Myanmar's ruling junta has accused ex-Prime Minister Khin Nyunt of corruption, and said he was ousted to prevent the disintegration of the country's military, newspapers said yesterday.
The once-powerful Khin Nyunt, who also headed Myanmar's intelligence services, was sacked Oct. 19 and remains under house arrest.
Initially, the junta said he had been "permitted to retire for health reasons."
But General Thura Shwe Mahn, the ruling council's third-ranked member, said that Khin Nyunt was involved in a major corruption scandal, and that he also threatened armed forces' unity by launching a probe of regional commanders. Thura Shwe Mahn said Khin Nyunt's actions "could have led to the disintegration of the Tatmadaw [military] and posed extreme danger for the country."
The general made the accusations in an Oct. 24 speech to Yangon's business community. It was printed yesterday in full in three official newspapers, along with similar speeches by other top-ranked leaders.
Khin Nyunt's position was taken over by hardliner Lieutenant General Soe Win, 56, a former air defense chief who climbed to the junta's top ranks during the past two years.
Western analysts have generally viewed the ouster as the eruption of a long-simmering feud among the top leadership -- and a shift to even more hardline policies in Myanmar, which has been widely accused of human rights abuses and stifling democracy.

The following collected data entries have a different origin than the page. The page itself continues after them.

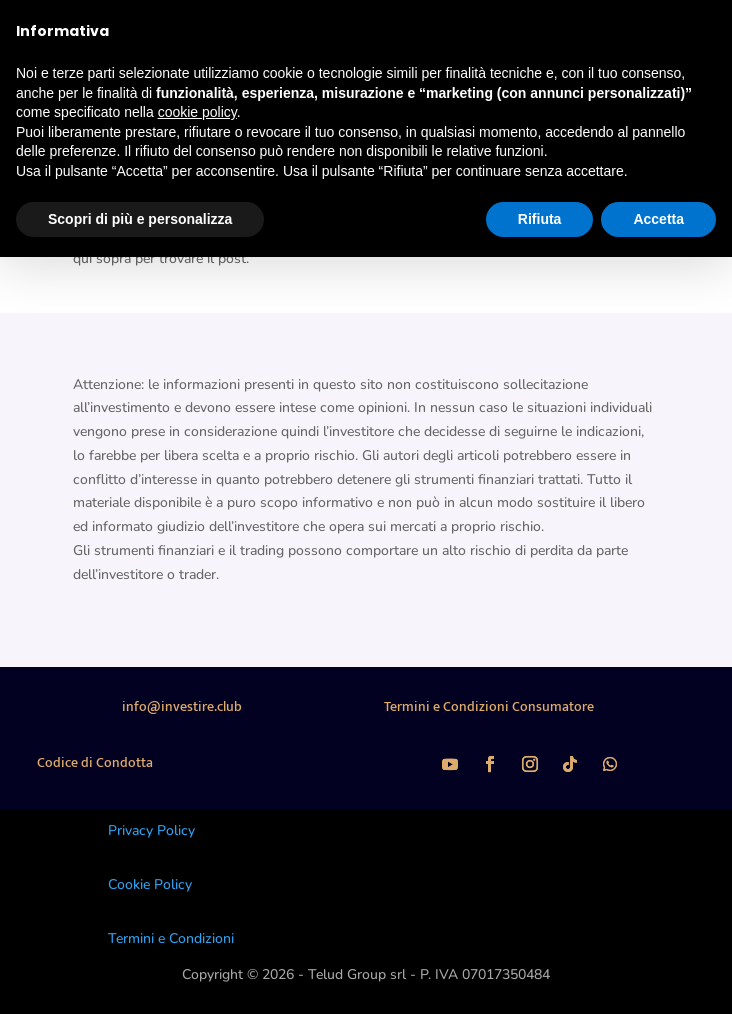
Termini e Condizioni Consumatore (489, 706)
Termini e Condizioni (171, 938)
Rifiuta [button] (540, 219)
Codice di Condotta (95, 762)
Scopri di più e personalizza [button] (140, 219)
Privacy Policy (151, 830)
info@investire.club (182, 706)
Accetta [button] (658, 219)
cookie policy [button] (197, 112)
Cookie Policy (150, 884)
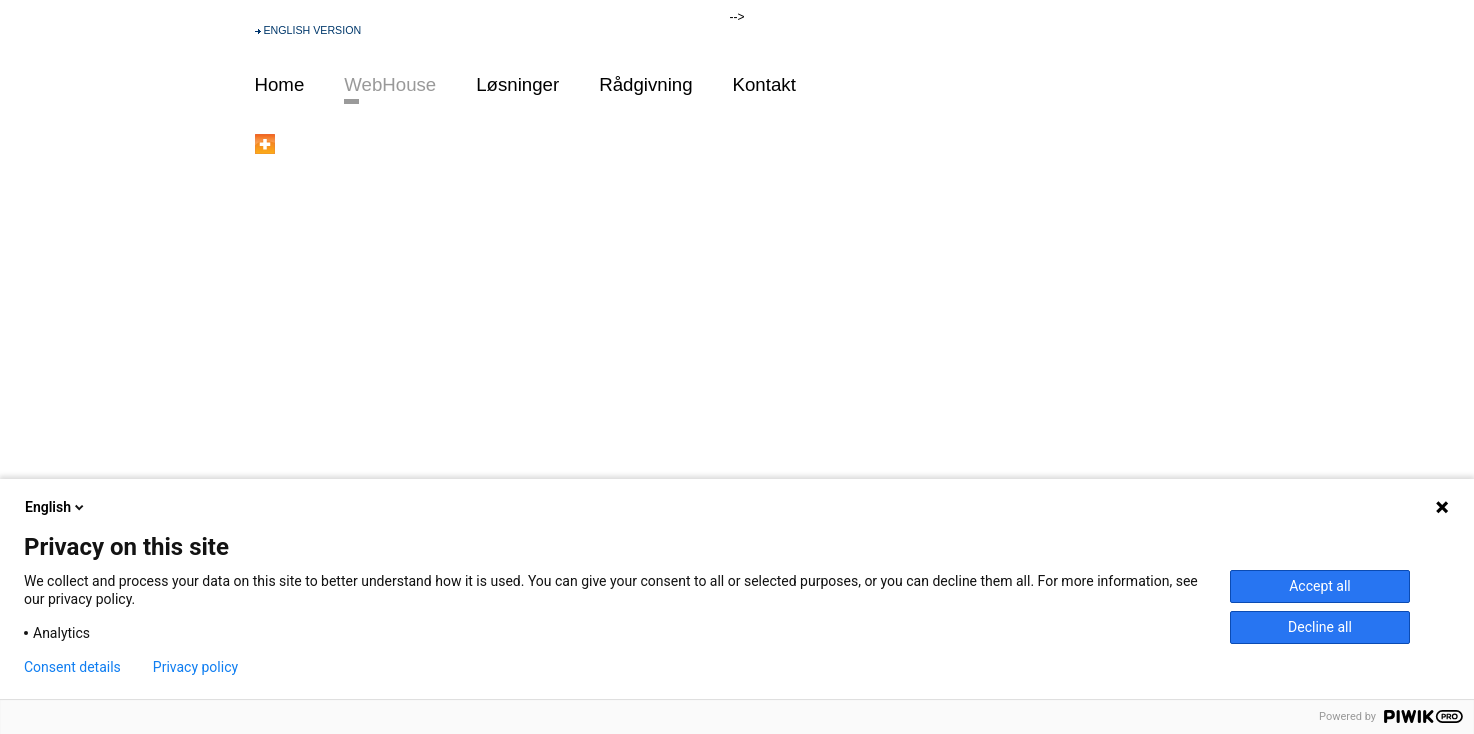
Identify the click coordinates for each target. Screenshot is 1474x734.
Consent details (72, 667)
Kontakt (764, 84)
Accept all (1320, 586)
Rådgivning (645, 84)
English (56, 507)
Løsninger (517, 84)
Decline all (1320, 627)
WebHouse (390, 84)
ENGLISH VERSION (312, 30)
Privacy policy (195, 667)
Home (280, 84)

Khin Nyunt, who never enjoyed good relations with the junta's No. 1 Senior General Than Shwe, had a reputation as relative moderate, favoring a negotiated accord with pro-democracy leader Aung San Suu Kyi that would let the military retain political control, rather than simply jailing or exiling her.
The Nobel Peace Prize winner, who heads the battered National League for Democracy party, has been in detention since May last year when the military cracked down on her party after a violent clash between her followers and government supporters.
In his speech, Thura Shwe Mahn said Khin Nyunt was on a goodwill visit to Singapore in mid-September when 186 people, including military intelligence officials, were arrested at the Myanmar-China border checkpoint at Muse. More than 3 billion kyat (US$480 million) and 42 tonnes of jade were seized, he said.
The general said Khin Nyunt was "was extremely disappointed and annoyed over the Muse incident from which one can assume that Khin Nyunt was involved in the corruption scandal."
When Khin Nyunt was later told he had be replaced as military intelligence chief and that the National Intelligence Bureau, which he chaired, would be abolished, he instructed senior military intelligence officers to compile dossiers on regional commanders and "planned to reveal them at a Cabinet meeting," the general said.